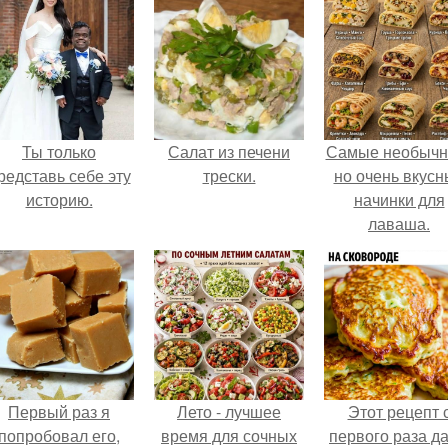
Ты только
Салат из печени
Самые необычн
редставь себе эту
трески.
но очень вкус
историю.
начинки для
лаваша.
Первый раз я
Лето - лучшее
Этот рецепт 
попробовал его,
время для сочных
первого раза д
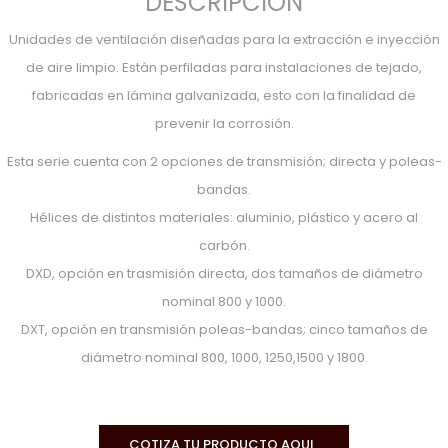
DESCRIPCIÓN
Unidades de ventilación diseñadas para la extracción e inyección
de aire limpio. Están perfiladas para instalaciones de tejado,
fabricadas en lámina galvanizada, esto con la finalidad de
prevenir la corrosión.
Esta serie cuenta con 2 opciones de transmisión; directa y poleas-
bandas.
Hélices de distintos materiales: aluminio, plástico y acero al
carbón.
DXD, opción en trasmisión directa, dos tamaños de diámetro
nominal 800 y 1000.
DXT, opción en transmisión poleas-bandas; cinco tamaños de
diámetro nominal 800, 1000, 1250,1500 y 1800.
COTIZA TU PRODUCTO AQUI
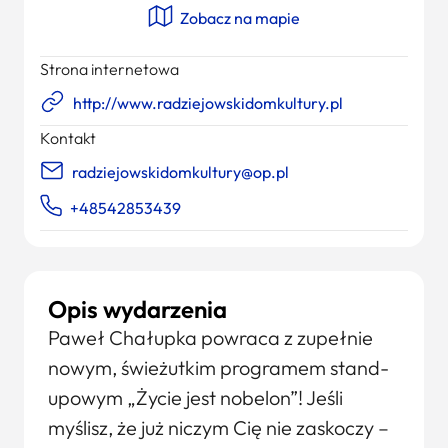
Zobacz na mapie
Strona internetowa
http://www.radziejowskidomkultury.pl
Kontakt
radziejowskidomkultury@op.pl
+48542853439
Opis wydarzenia
Paweł Chałupka powraca z zupełnie
nowym, świeżutkim programem stand-
upowym „Życie jest nobelon”! Jeśli
myślisz, że już niczym Cię nie zaskoczy –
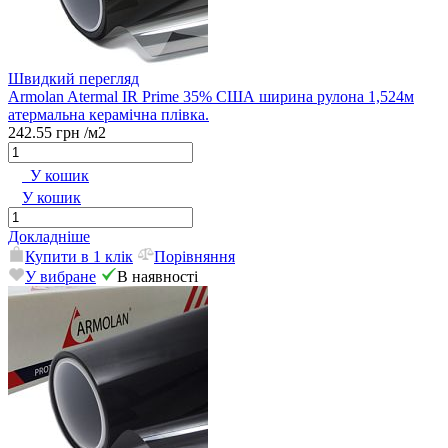
Швидкий перегляд
Armolan Atermal IR Prime 35% США ширина рулона 1,524м
атермальна керамічна плівка.
242.55 грн
/м2
У кошик
У кошик
Докладніше
Купити в 1 клік
Порівняння
У вибране
В наявності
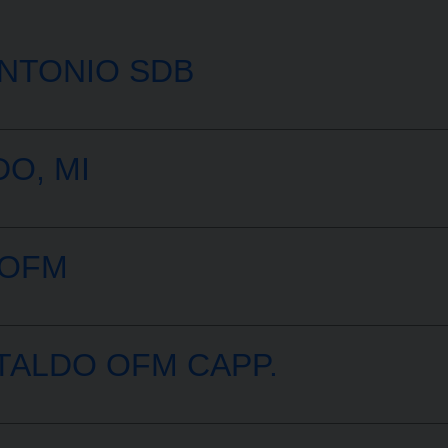
NTONIO SDB
O, MI
 OFM
TALDO OFM CAPP.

### Prompt
Set down the data above exactly as written. Omit the pictures.

### Exercise response
Ты только
Салат из печени
Самые необычн
редставь себе эту
трески.
но очень вкус
историю.
начинки для
лаваша.
Первый раз я
Лето - лучшее
Этот рецепт 
попробовал его,
время для сочных
первого раза д
DESCRIPCIÓN
Unidades de ventilación diseñadas para la extracción e inyección
de aire limpio. Están perfiladas para instalaciones de tejado,
fabricadas en lámina galvanizada, esto con la finalidad de
prevenir la corrosión.
Esta serie cuenta con 2 opciones de transmisión; directa y poleas-
bandas.
Hélices de distintos materiales: aluminio, plástico y acero al
carbón.
DXD, opción en trasmisión directa, dos tamaños de diámetro
nominal 800 y 1000.
DXT, opción en transmisión poleas-bandas; cinco tamaños de
diámetro nominal 800, 1000, 1250,1500 y 1800.
COTIZA TU PRODUCTO AQUI
Zobacz na mapie
Strona internetowa
http://www.radziejowskidomkultury.pl
Kontakt
radziejowskidomkultury@op.pl
+48542853439
Opis wydarzenia
Paweł Chałupka powraca z zupełnie
nowym, świeżutkim programem stand-
upowym „Życie jest nobelon”! Jeśli
myślisz, że już niczym Cię nie zaskoczy –
Швидкий перегляд
Armolan Atermal IR Prime 35% США ширина рулона 1,524м
атермальна керамічна плівка.
242.55 грн
/м2
У кошик
У кошик
Докладніше
Купити в 1 клік
Порівняння
У вибране
В наявності
NTONIO SDB
O, MI
 OFM
TALDO OFM CAPP.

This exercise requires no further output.